@BBigford said in SQL understanding - power outage:
@scottalanmiller said in SQL understanding - power outage:
@BBigford said in SQL understanding - power outage:
Here's what the person I heard it from said:
"likely easy to talk on the phone (i'm on a conference call, but have time this afternoon).
The term is quiescence, that you are looking for. This means that writes have been halted, and all data in buffer has been flushed. Part of the challenge here is this needs to be done not only at the app layer, the OS layer, the storage layer underneath that (and even at the drive level, as cheap consumer SSDs and SATA drives will have write buffers not protected).
Modern SQL commits writes first to the transaction log then to the database, and in the event of a power loss can "replay" the transaction log. The problem is if the log is large the can take a REALLY long time, and if you have systems underneath that ACK'd writes at the SCSI layer out of order (Consumer level SSDs) this might not properly recover."
Not really sure what data is sitting in the buffer during a power outage though. Meta data waiting to be written to tran logs? So then when a power outage happens and that buffer gets flushed, there's an inconsistency in those tran logs that were mid-write...

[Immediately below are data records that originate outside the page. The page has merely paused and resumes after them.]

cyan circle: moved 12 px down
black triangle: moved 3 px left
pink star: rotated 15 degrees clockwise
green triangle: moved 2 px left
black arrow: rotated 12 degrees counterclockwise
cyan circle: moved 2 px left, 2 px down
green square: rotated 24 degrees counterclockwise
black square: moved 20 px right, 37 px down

That's where atomic commits come in. They make sure that everything is quiesced before anything goes to the database. ZFS does the same thing for different tasks. This really isn't an issue in a properly designed database - unless you've added a caching layer yourself that doesn't honour the flush commands from higher up the stack. Then it is on your own head. You could always put your database into RAM and cause it to fail like that if you wanted.
I found out what he was talking about. Commit to tran log > Application acknowledge transaction > written to DB. The data that gets flushed shouldn't matter because most applications wouldn't acknowledge something that isn't commit. So if there was a power outage then the tran logs could just replay, app acknowledges, and so on.
I was missing something, and only thinking of tran logs and the database. Didn't think he had been talking about the front end.
Ah, okay. Yeah, if the application doesn't wait for the database, it's just being reckless.